(Saved data entries)
*** Block opens ***
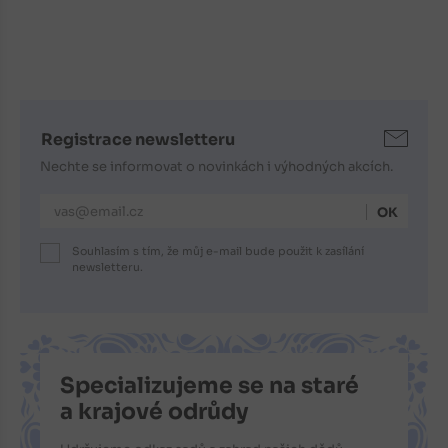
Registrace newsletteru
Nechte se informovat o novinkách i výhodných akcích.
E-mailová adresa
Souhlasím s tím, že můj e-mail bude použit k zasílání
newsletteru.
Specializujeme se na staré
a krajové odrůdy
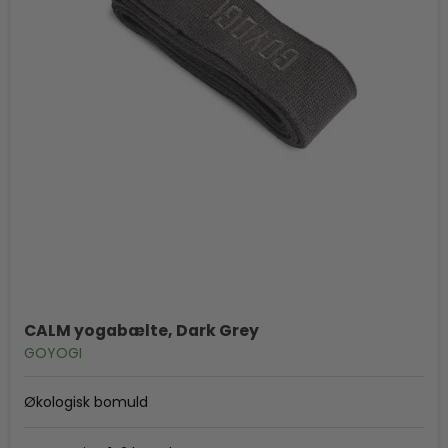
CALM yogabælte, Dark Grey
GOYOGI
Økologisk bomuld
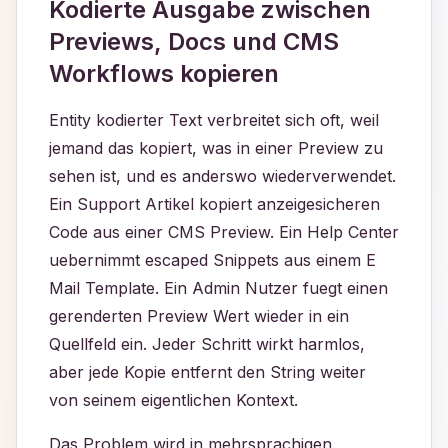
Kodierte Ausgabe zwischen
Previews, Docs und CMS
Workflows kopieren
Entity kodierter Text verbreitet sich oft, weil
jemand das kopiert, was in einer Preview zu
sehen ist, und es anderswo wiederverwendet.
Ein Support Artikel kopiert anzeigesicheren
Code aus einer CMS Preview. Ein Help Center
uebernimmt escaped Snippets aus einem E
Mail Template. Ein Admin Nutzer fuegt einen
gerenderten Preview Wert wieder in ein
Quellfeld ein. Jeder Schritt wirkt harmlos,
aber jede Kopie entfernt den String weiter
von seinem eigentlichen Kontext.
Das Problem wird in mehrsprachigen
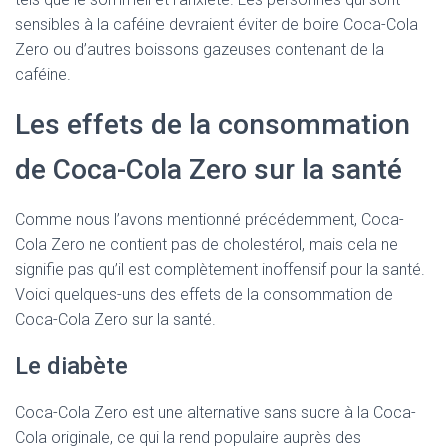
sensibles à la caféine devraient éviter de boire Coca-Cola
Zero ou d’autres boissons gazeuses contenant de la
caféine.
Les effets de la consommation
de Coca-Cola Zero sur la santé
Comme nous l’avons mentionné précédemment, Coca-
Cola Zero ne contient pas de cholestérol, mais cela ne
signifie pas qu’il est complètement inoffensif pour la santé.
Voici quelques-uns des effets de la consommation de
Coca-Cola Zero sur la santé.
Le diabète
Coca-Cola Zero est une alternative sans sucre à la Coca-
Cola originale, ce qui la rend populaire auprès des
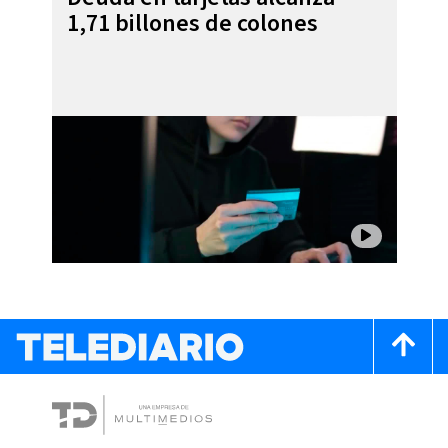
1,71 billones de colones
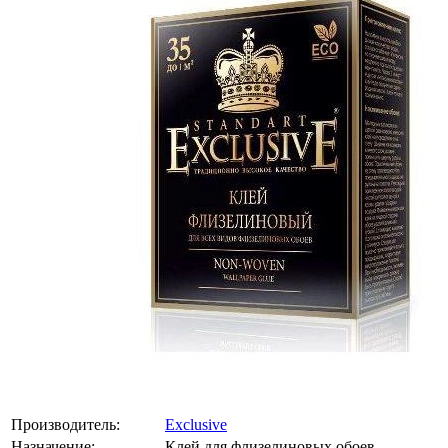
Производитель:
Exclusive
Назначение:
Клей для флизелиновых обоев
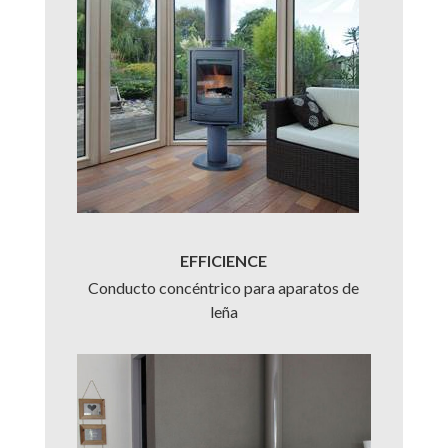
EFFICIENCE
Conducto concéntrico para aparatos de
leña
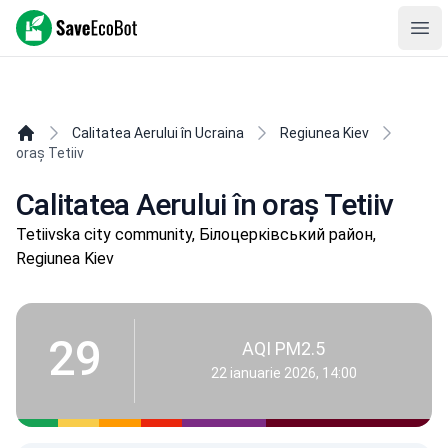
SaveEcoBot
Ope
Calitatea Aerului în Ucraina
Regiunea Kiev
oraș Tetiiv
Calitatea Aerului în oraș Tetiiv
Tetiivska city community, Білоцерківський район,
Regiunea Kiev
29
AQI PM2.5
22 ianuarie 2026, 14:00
*** Block closes ***
- _Task requirements_: Where in the records does the string "Coca" appear? Copy every line that has it.

- _Exercise solution_:
sensibles à la caféine devraient éviter de boire Coca-Cola
de Coca-Cola Zero sur la santé
Comme nous l’avons mentionné précédemment, Coca-
Coca-Cola Zero sur la santé.
Coca-Cola Zero est une alternative sans sucre à la Coca-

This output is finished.